Sono passate da poco le 13.30, e nell’aula della corte d’assise d’appello, a Sassari, non vola nemmeno una mosca. In fondo alla stanza ci sono i fratelli di Dina Dore, Graziella, Bruno e Giuseppe, e a qualche sedia di distanza ci sono anche Tonino e Anna Rocca, padre e sorella del dentista gavoese Francesco Rocca, che sta affrontando il giudizio di secondo grado come presunto mandante dell’omicidio della moglie Dina, trovata morta, nel garage di casa a Gavoi il 26 marzo del 2008. Ieri al processo d’appello, è stato dunque il turno dei difensori di Rocca, Mario Lai e Angelo Manconi.

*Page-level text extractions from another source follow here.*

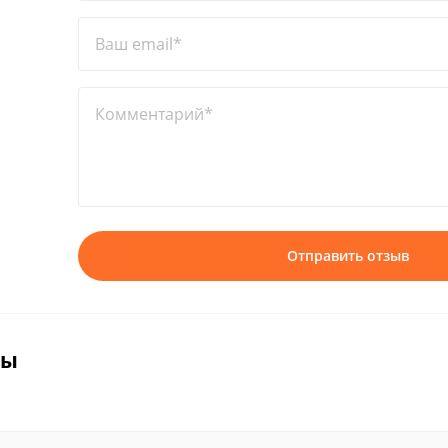
Ваш email*
Комментарий*
Отправить отзыв
вы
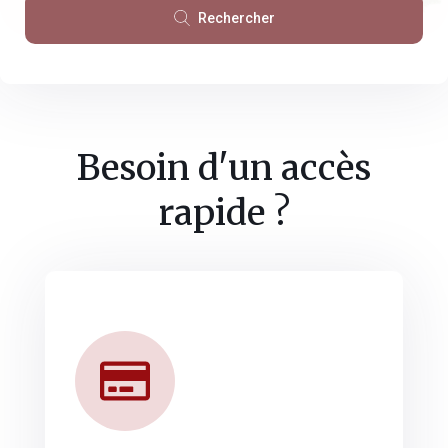
Rechercher
Besoin d'un accès
rapide ?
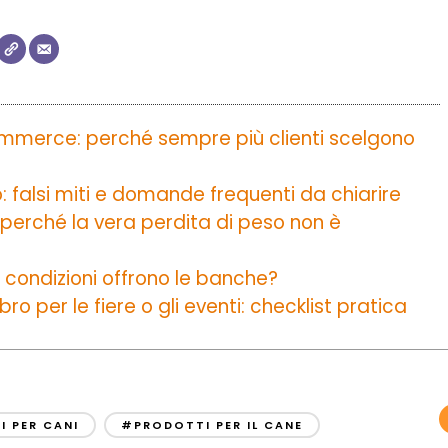
commerce: perché sempre più clienti scelgono
o: falsi miti e domande frequenti da chiarire
 perché la vera perdita di peso non è
 condizioni offrono le banche?
o per le fiere o gli eventi: checklist pratica
 PER CANI
#PRODOTTI PER IL CANE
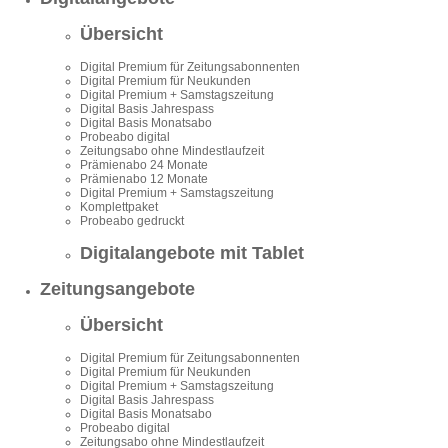
Übersicht
Digital Premium für Zeitungsabonnenten
Digital Premium für Neukunden
Digital Premium + Samstagszeitung
Digital Basis Jahrespass
Digital Basis Monatsabo
Probeabo digital
Zeitungsabo ohne Mindestlaufzeit
Prämienabo 24 Monate
Prämienabo 12 Monate
Digital Premium + Samstagszeitung
Komplettpaket
Probeabo gedruckt
Digitalangebote mit Tablet
Zeitungsangebote
Übersicht
Digital Premium für Zeitungsabonnenten
Digital Premium für Neukunden
Digital Premium + Samstagszeitung
Digital Basis Jahrespass
Digital Basis Monatsabo
Probeabo digital
Zeitungsabo ohne Mindestlaufzeit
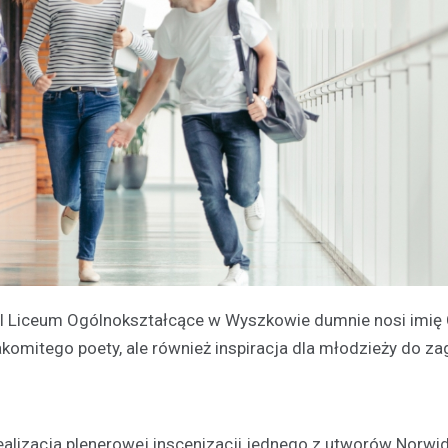
, I Liceum Ogólnokształcące w Wyszkowie dumnie nosi imię 
akomitego poety, ale również inspiracja dla młodzieży do za
ealizacja plenerowej inscenizacji jednego z utworów Norwi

«Il vero assassino – dice l’avvocato Manconi, nel corso della sua arringa durata circa tre ore e mezza – è in giro, a spasso per Gavoi, e nessuno lo sta cercando. Il nostro consulente, e luminare italiano della genetica, il professor Emiliano Giardina, che si è occupato anche della vicenda di Yara Gambirasio, dice che gli basterebbero 800 prelievi di Dna per trovare il killer, colui che ha lasciato la sua saliva sul nastro adesivo che avvolgeva Dina Dore, e invece nessuno fa niente. È una cosa di una gravità inaudita, fa supporre che esistano cittadini di serie A e cittadini di serie B: perché nel caso di Yara hanno fatto ben 18mila prelievi di Dna, mentre nel caso di Dina ne hanno fatto appena 80 a Gavoi, la metà dei quali erano inutilizzabili. Per questo la difesa di Rocca chiede che oltre a Stefano Lai e a Pierpaolo Contu, sia chiamato a deporre in aula.

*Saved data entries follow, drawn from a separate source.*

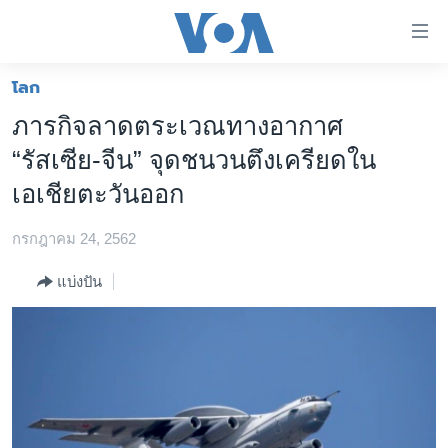
ลิ้งค์
เชื่อม
ต่อ
โลก
หน้าหลัก
ข้าม
ภารกิจลาดตระเวณทางอากาศ
ไป
โลก
“รัสเซีย-จีน” จุดชนวนตึงเครียดใน
เนื้อหา
เอเชีย
หลัก
เอเชียตะวันออก
สหรัฐฯ
ข้าม
ไป
กรกฎาคม 24, 2562
ไทย
หน้า
ธุรกิจ
แบ่งปัน
หลัก
ข้าม
วิทยาศาสตร์
ไป
สังคมและสุขภาพ
ที่
การ
ไลฟ์สไตล์
ค้นหา
ตรวจสอบข่าว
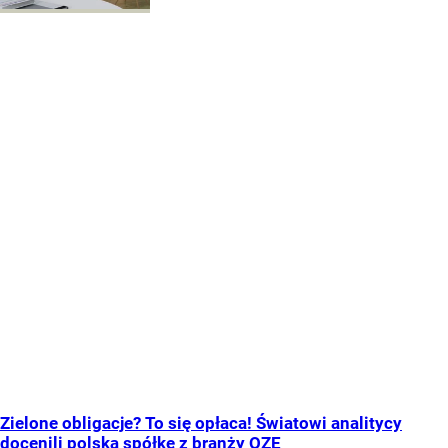
Zielone obligacje? To się opłaca! Światowi analitycy
docenili polską spółkę z branży OZE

«Stefano Lai – ribadisce il legale di Rocca – nelle versioni che racconta si contraddice più volte. Forse vuole salvare se stesso o un suo congiunto dall’imputazione nel delitto. Il 2 novembre dice agli inquirenti che non sa niente, poi il 22 novembre accusa Contu e Rocca. Solo che nel frattempo era successo qualcosa: in paese cominciavano a fare il suo nome, e Rino Zurru, cognato di Rocca, si era recato dal padre di Stefano, Antonio Lai, e gli aveva detto “Guarda che tuo figlio è coinvolto”. Il nome di Stefano, insomma, si fa spesso, e fa acqua anche il suo alibi: la sua presenza, a Fonni, quella sera, per il passaggio di proprietà della sua auto, non era necessaria, né è confermata. E poi il suo cellulare quella sera aggancia sempre la cella di Gavoi. Ma viene smentito anche dal teste Joseph Mulas, su alcune circostanze successive. Bisogna sentirlo in aula, non si può continuare a sottrarre alla corte. Lo impone, oltretutto, la coscienza: c’è in ballo la morte civile di una persona. Perché l’ergastolo è una morte civile».

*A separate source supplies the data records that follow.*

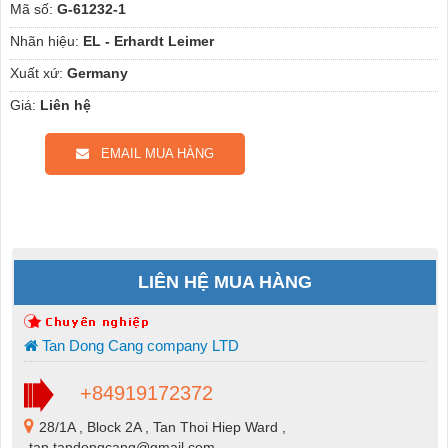
Mã số:
G-61232-1
Nhãn hiệu:
EL - Erhardt Leimer
Xuất xứ:
Germany
Giá:
Liên hệ
EMAIL MUA HÀNG
LIÊN HỆ MUA HÀNG
Tan Dong Cang company LTD
+84919172372
28/1A , Block 2A , Tan Thoi Hiep Ward ,
tan.tandongcang@gmail.com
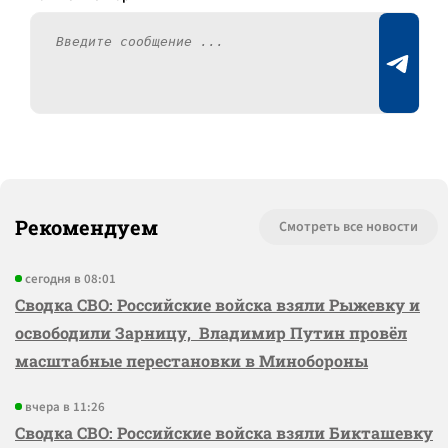
Рекомендуем
Смотреть все новости
сегодня в 08:01
Сводка СВО: Российские войска взяли Рыжевку и
освободили Зарницу, Владимир Путин провёл
масштабные перестановки в Минобороны
вчера в 11:26
Сводка СВО: Российские войска взяли Бикташевку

Ma non solo. L’avvocato Manconi chiede alla corte d’assise d’appello presieduta da Mariano Brianda, a latere Massimo Zaniboni, di disporre un confronto in aula tra Lai e il suo ex amico da lui accusato, Pierpaolo Contu. Alla prossima udienza, lunedì 17 ottobre, proseguirà l’arringa dell’avvocato Lai. Poi la corte si ritirerà in camera di consiglio per decidere anche se riaprire l’istruttoria dibattimentale.